Safi soars.

Love of the Prophet runs like blood in the veins of his community– Muhammad Iqbal

Not only am I thankful that my local public library does a superb job acquiring fantastic books , I’m also thankful that I have a quirky little habit of grabbing those books whenever I do visit the library. When I saw Omid Safi’s 2009 book Memories of Muhammad: Why the Prophet Matters I almost didn’t grab it. I had too many books in “to read” pile, I’d never heard of the author and frankly, I just wasn’t in the mood for another book on Islam and/or the Middle East. But I grabbed it anyway.
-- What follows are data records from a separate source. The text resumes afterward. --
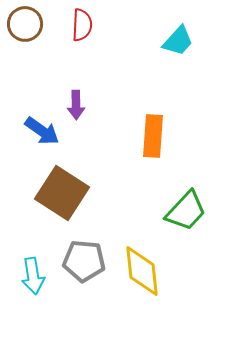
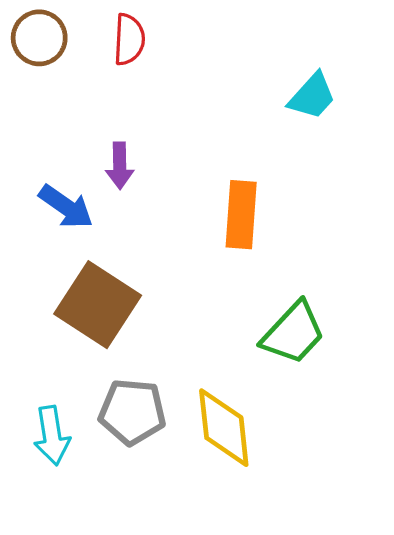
cyan trapezoid: (178, 41) -> (312, 96), moved

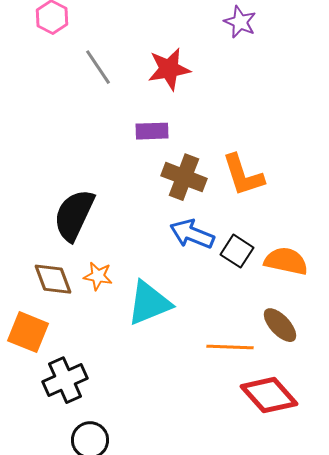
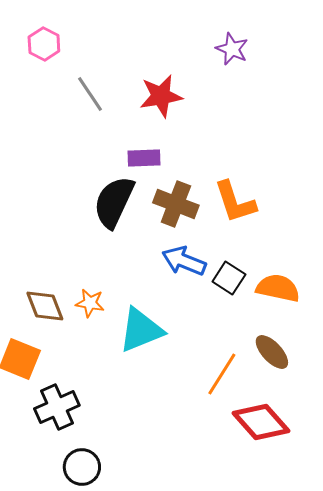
black semicircle: (74, 215) -> (114, 202), moved
orange line: (230, 347) -> (222, 374), turned -60

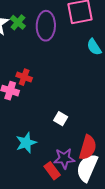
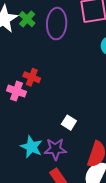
cyan star: (26, 143) -> (32, 147), turned -30
purple star: (64, 159) -> (55, 149), moved

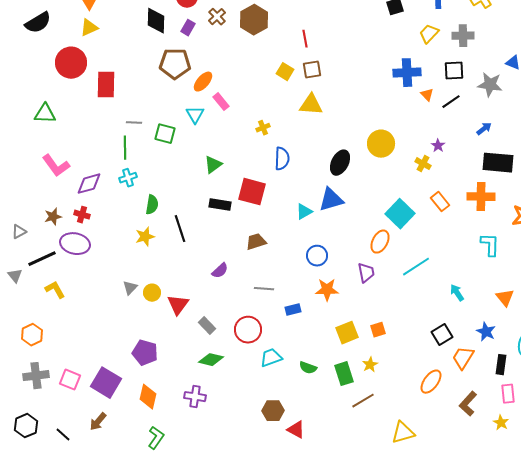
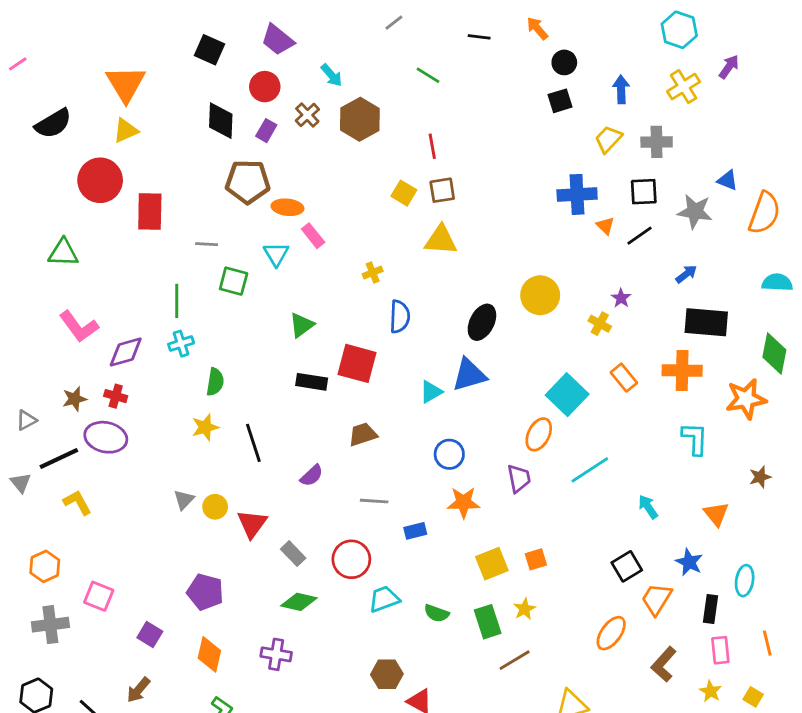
orange ellipse: (203, 82) -> (287, 207), turned 55
gray line: (134, 123) -> (207, 244), moved
black line: (180, 229) -> (253, 443), moved
pink square: (70, 380) -> (99, 596), moved
purple square: (106, 383) -> (150, 635), size x0.6

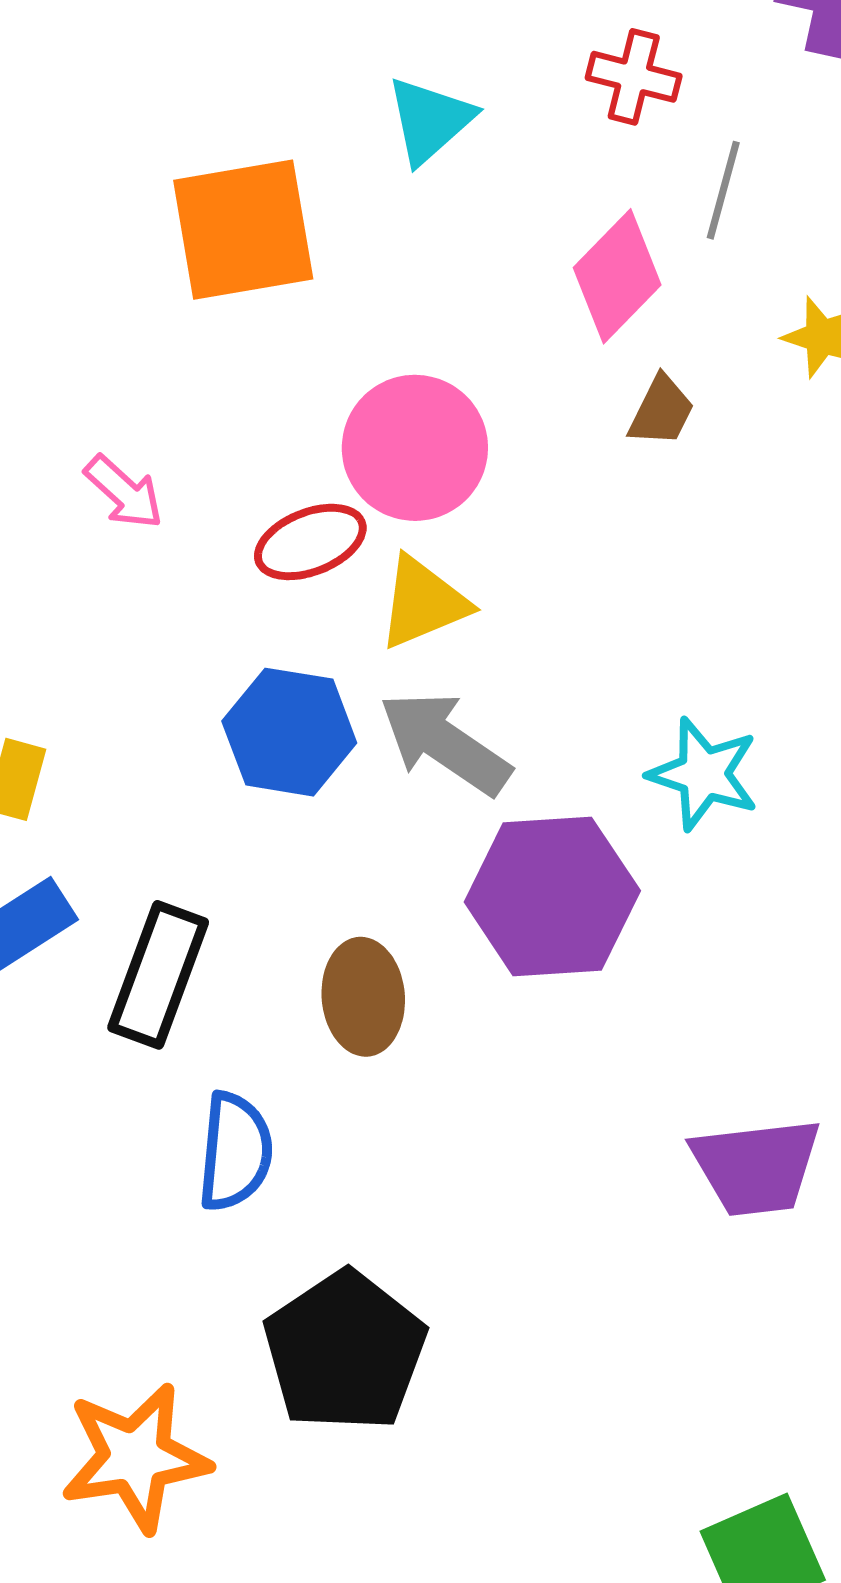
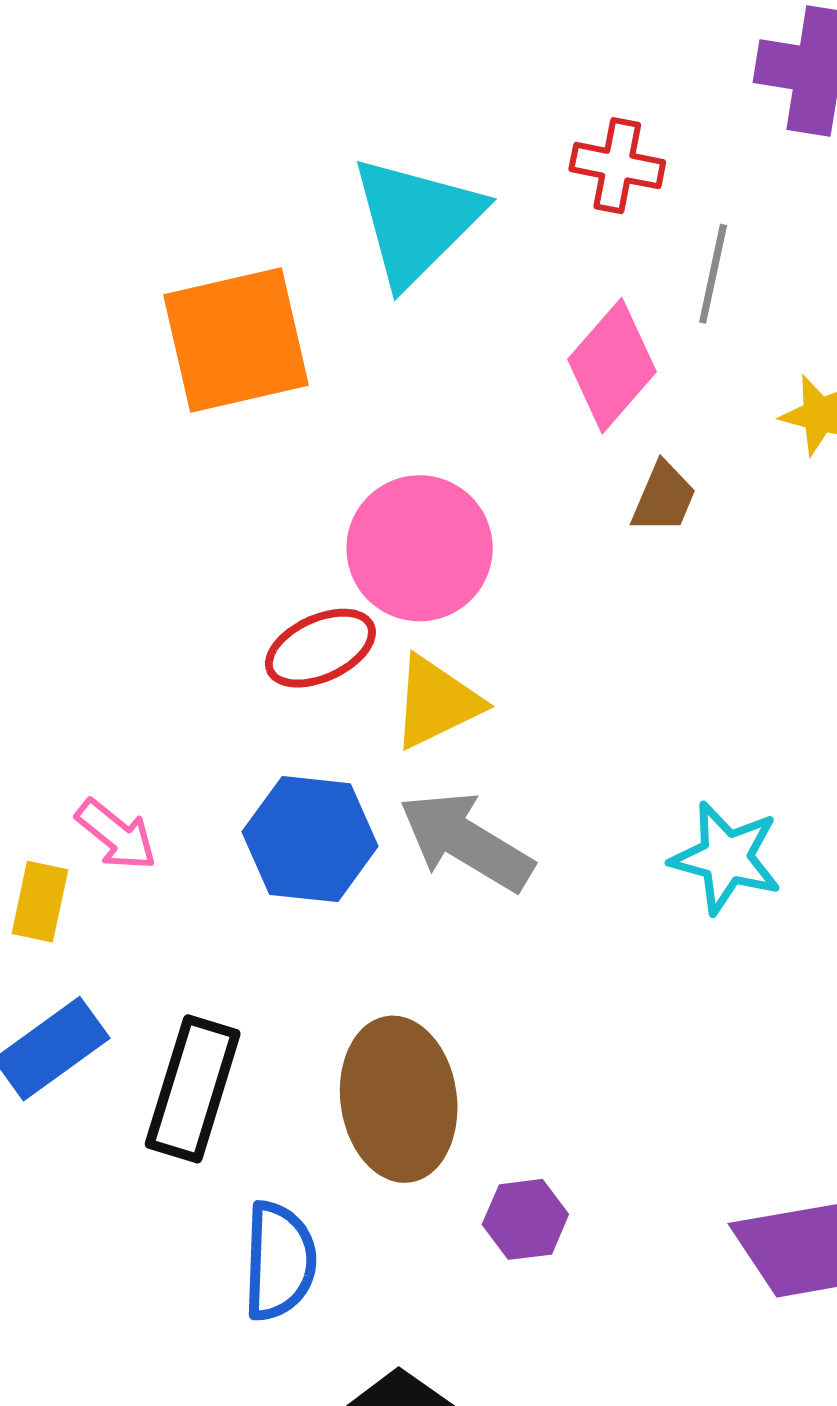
cyan triangle: (430, 120) -> (416, 220), size x1.5
pink arrow: (124, 492) -> (116, 835), moved
purple hexagon: (552, 896) -> (525, 1219), moved, size x0.5
brown ellipse: (363, 997) -> (399, 1099), size x1.4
Oh man, after finishing it early yesterday morning, I’m really glad I did. It is superb.

Safi, a Shia Muslim and professor of Islamic studies at the University of North Carolina at Chapel Hill, has written an incredibly readable and fascinating portrait of the years leading up to and following the birth of the Islamic faith. Using superb exegesis of both Quranic and classical Islamic source material, coupled with a mastery of classical Arabic, Safi paints a sympathetic yet complex picture of the Prophet Muhammad and the religion he founded.

Despite being just 10 percent of the world’s Muslim population, the Shia community has produced a number of insightful and intelligent writers such as Reza Aslan, Vali Nasr, Fouad Ajami and even the combative Amir Taheri. Based on his recent book, Safi should be considered among the ranks of those and other elite Muslim writers.



Filed under History, Islam

5 responses to “Safi soars.

  1. I’m glad to hear this book was so good. It sounds very interesting. (And kind of in line with some of my recent reading!)

  2. I love it when I stumble upon something and it turns out to be that fabulous!

  3. This books sounds really good. I think I don’t know enough about Mohammed’s life and this book sounds like a good place to start.